Unique 22-mers were identified for each of 124 genomes and saved in separate files. Then, for each phylogroup A, B1, B2, C, E, D, F and G, identifiers of 22-mers belonging to all genomes of the given group were combined with deletion of copies. The search for the corresponding 22-mers in each metagenome was carried out using our UniTestExpress program. At the preparing stage, the auxiliary programs eliminated reads containing degenerated nucleotides and transcoded the entire metagenome into a numerical string in the same way as described above for genomes ({A, C, G, T}→{0,1,2,3}). Digital reads were then concatenated into a long numerical string, in which line break symbols were replaced with numerical 4. Such a prepared metagenomic string, together with each of the eight sets of phylogroup-specific identifiers, were the input files for UniTestExpress. This program operated with the metagenome in the same way that UniSeq worked with the genome, except that UniTestExpress looked for common 22-mers in input files, while UniSeq collected those k-mers of the test genome that were absent in the target genomes of the database.

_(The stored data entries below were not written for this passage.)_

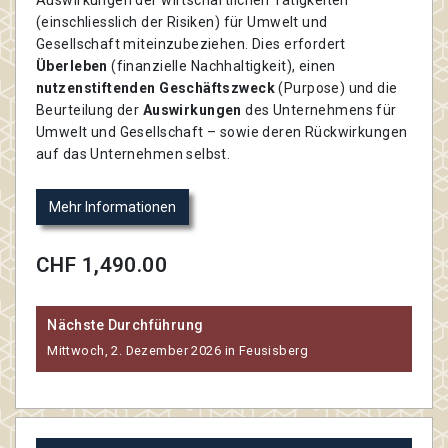
(einschliesslich der Risiken) für Umwelt und
Gesellschaft miteinzubeziehen. Dies erfordert
Überleben
(finanzielle Nachhaltigkeit), einen
nutzenstiftenden Geschäftszweck
(Purpose) und die
Beurteilung der
Auswirkungen
des Unternehmens für
Umwelt und Gesellschaft – sowie deren Rückwirkungen
auf das Unternehmen selbst.
Mehr Informationen
CHF 1,490.00
Nächste Durchführung
Mittwoch, 2. Dezember 2026 in Feusisberg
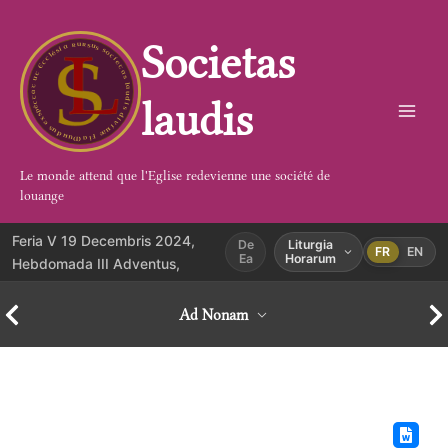
Aller
au
Societas
contenu
laudis
Le monde attend que l'Eglise redevienne une société de
louange
Feria V 19 Decembris 2024,
De
Liturgia
FR
EN
Ea
Horarum
Hebdomada III Adventus,
Ad Nonam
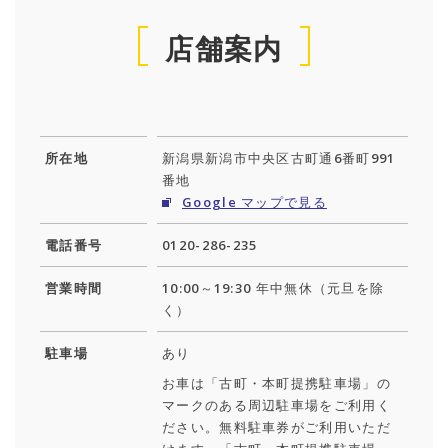
店舗案内
所在地
新潟県新潟市中央区古町通6番町991
番地
Google マップで見る
電話番号
0120-286-235
営業時間
10:00～19:30 年中無休（元旦を除
く）
駐車場
あり
お車は「古町・本町提携駐車場」の
マークのある周辺駐車場をご利用く
ださい。無料駐車券がご利用いただ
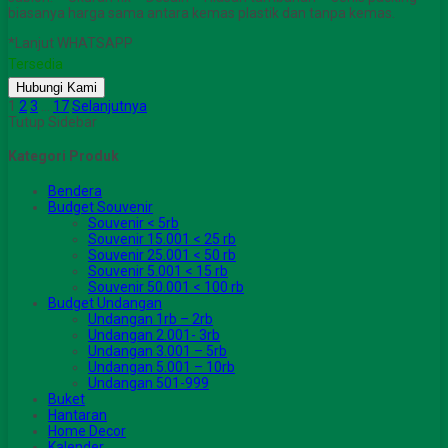
biasanya harga sama antara kemas plastik dan tanpa kemas.
*Lanjut WHATSAPP
Tersedia
Hubungi Kami
1
2
3
…
17
Selanjutnya
Tutup Sidebar
Kategori Produk
Bendera
Budget Souvenir
Souvenir < 5rb
Souvenir 15.001 < 25 rb
Souvenir 25.001 < 50 rb
Souvenir 5.001 < 15 rb
Souvenir 50.001 < 100 rb
Budget Undangan
Undangan 1rb – 2rb
Undangan 2.001- 3rb
Undangan 3.001 – 5rb
Undangan 5.001 – 10rb
Undangan 501-999
Buket
Hantaran
Home Decor
Kalender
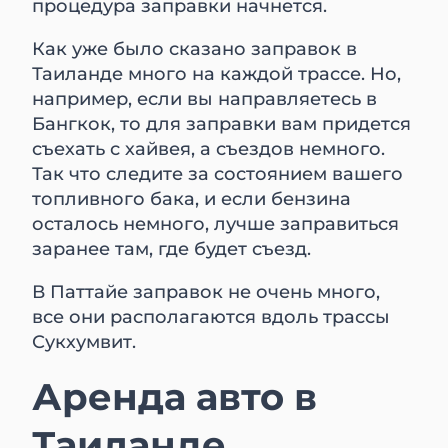
процедура заправки начнется.
Как уже было сказано заправок в
Таиланде много на каждой трассе. Но,
например, если вы направляетесь в
Бангкок, то для заправки вам придется
съехать с хайвея, а съездов немного.
Так что следите за состоянием вашего
топливного бака, и если бензина
осталось немного, лучше заправиться
заранее там, где будет съезд.
В Паттайе заправок не очень много,
все они располагаются вдоль трассы
Сукхумвит.
Аренда авто в
Таиланде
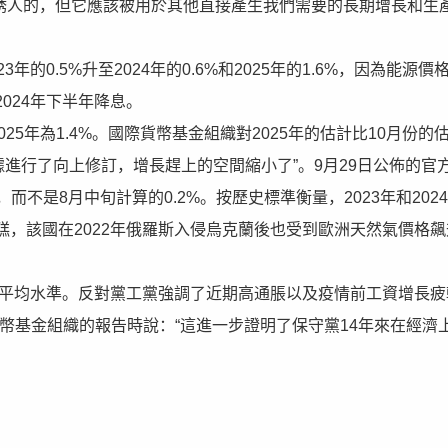
是誘人的，但它應該被用於其他直接產生我們需要的長期增長和生
0.5%升至2024年的0.6%和2025年的1.6%，因為能源價
024年下半年降息。
025年為1.4%。國際貨幣基金組織對2025年的估計比10月份的
據進行了向上修訂，增長趕上的空間縮小了”。9月29日公佈的官
，而不是8月中旬計算的0.2%。按歷史標準衡量，2023年和202
，該國在2022年俄羅斯入侵烏克蘭後也受到歐洲天然氣價格飆
的平均水準。反對黨工黨強調了近期高通脹以及疫情前工資增長疲
幣基金組織的報告時說：“這進一步證明了保守黨14年來在經濟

The output UniTestExpress file displayed the set of marker k-mers found in the metagenome as the list of lines, each of which presented three characteristics X, Y, and Z. Of these, X was the nucleotide sequence of the 22-mer, whose identifier was found in the metagenome; Y was the number of its occurrence in the metagenome (shown in Table 2), and Z was the number of reads containing this 22-mer (used to prepare Figure 4).

4.6. Ethics Statement

All human data used in this study are from the NCBI BioProject ID number 175224, which is a publicly available database.